Month: June 2013

Arthur Miller Article June 2013

Arthur Miller has written a new article, published in the NYU Law Journal titled, Simplified Pleading, Meaningful Days In Court, and Trials On the Merits: Reflections on the Deformation of Federal Procedure.

The article discusses the lengthy transformation of the federal courts from trial-oriented to paperwork-oriented. Miller discusses the increased focus on pleading and summary judgment. He also discusses the structures put in place to settle cases by the federal courts, designed to get rid of cases on the docket and to reduce the workload of the courts.

Miller believes that these changes have harmed plaintiffs by narrowing the law and restricting precedent. In my view, he is correct. Far more cases are dismissed or settled than go to trial. Both litigants and judges are often afraid of trials. Settlement also allows judges to avoid making hard decisions. They can’t be criticized for a settlement. They can be criticized for a decision made at a trial to admit hearsay or to reject a document as not a business record.

Edward X. Clinton, Jr.

Edward X. Clinton, Jr.

Court Revokes Pro Hac Vice Admission For Witness Related Misconduct

HomeDIRECT, INC. v. HEP DIRECT, INC., Dist. Court, ND Illinois 2013 – Google Scholar.

This is a case where Judge Zagel of the Northern District of Illinois revoked the pro hac vice admission of a lawyer to practice before him.

The lawyer and his client were accused of attempting to influence a witness in a civil case by canceling a debt the witness purportedly owed to the client. The lawyer and the client vigorously disputed the allegations, but, after a fact hearing, Judge Zagel ruled against them.

He explained the decision to sanction the Defendant as follows:

“HEP’s conduct is wrongful in that it exchanged a thing of value for a crucial witness’s declaration contradicting the prior statements (truthful or not) alleged by HomeDirect in support of its claims against HEP. I note in particular that the conduct of Hewitt, CEO of HEP, demonstrated that his solicitation of this declaration was made out of desperation or near desperation in the face of Home’s complaint. The transaction was motivated out of fear of a witness’s testimony and not for purposes of resolving an overdue account receivable. Paying a crucial witness for the purpose to ensure they are useless to the opposing party is egregious.”

Additionally, Judge Zagel found that the lawyer for the defendant acted with incivility to the other lawyers in the case.

Edward X. Clinton, Jr.

Lawyer Passes Note To Client In Deposition – Pro Hac Vice Admission Revoked

SIUPA v. ASTRA TECH, INC., Dist. Court, D. Massachusetts 2013 – Google Scholar.

This is a rare decision on a motion to reconsider the revocation of pro hac vice admission.
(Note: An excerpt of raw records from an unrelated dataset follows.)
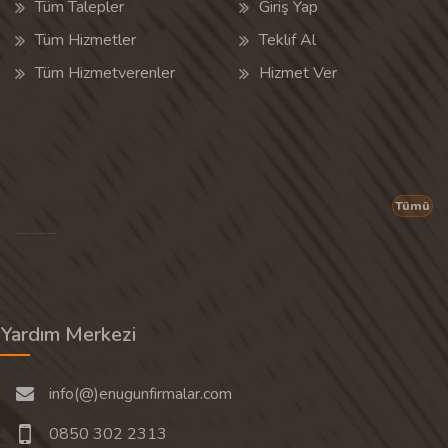
Tüm Talepler
Giriş Yap
Tüm Hizmetler
Teklif Al
Tüm Hizmetverenler
Hizmet Ver
Popüler Aramalar
Tümü
Son 30 günün popüler aramalarından rastgele 20 tanesi gösterilir.
Yardım Merkezi
info(@)enugunfirmalar.com
0850 302 2313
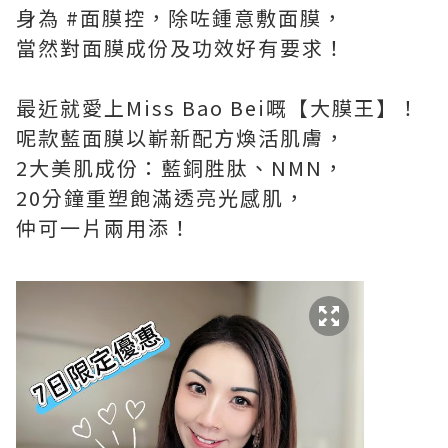
身為 #面膜控，除咗鍾意敷面膜，
當然對面膜成份及功效好有要求！
最近就愛上Miss Bao Bei嘅【大膜王】！
呢款藍面膜以嶄新配方煥活肌膚，
2大美肌成份：藍銅胜肽、NMN，
20分鐘重塑飽滿透亮光感肌，
仲可一片兩用添！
A pro hac vice admission is one by leave of court for a lawyer who is not admitted to practice in that court. In rare cases the pro hac vice admission can be revoked where the lawyer engaged in some form of serious misconduct.

In this case the lawyer was accused of passing a note to his client during a deposition. The lawyer denied it, but the district judge held a hearing. The district judge found that the lawyer had, indeed, passed the note and had submitted a falsified exhibit to the court.

Lawyers know that they are not supposed to coach witnesses during a deposition. Here, the lawyer passed a note to the witness and, allegedly, lied about it.

Edward X. Clinton, Jr.

District Court Sanctions Party For Poor Preparation By Rule 30(b)(6) Witness

CITGO PETROLEUM CORPORATION v. SEACHEM, Dist. Court, SD Texas 2013 – Google Scholar.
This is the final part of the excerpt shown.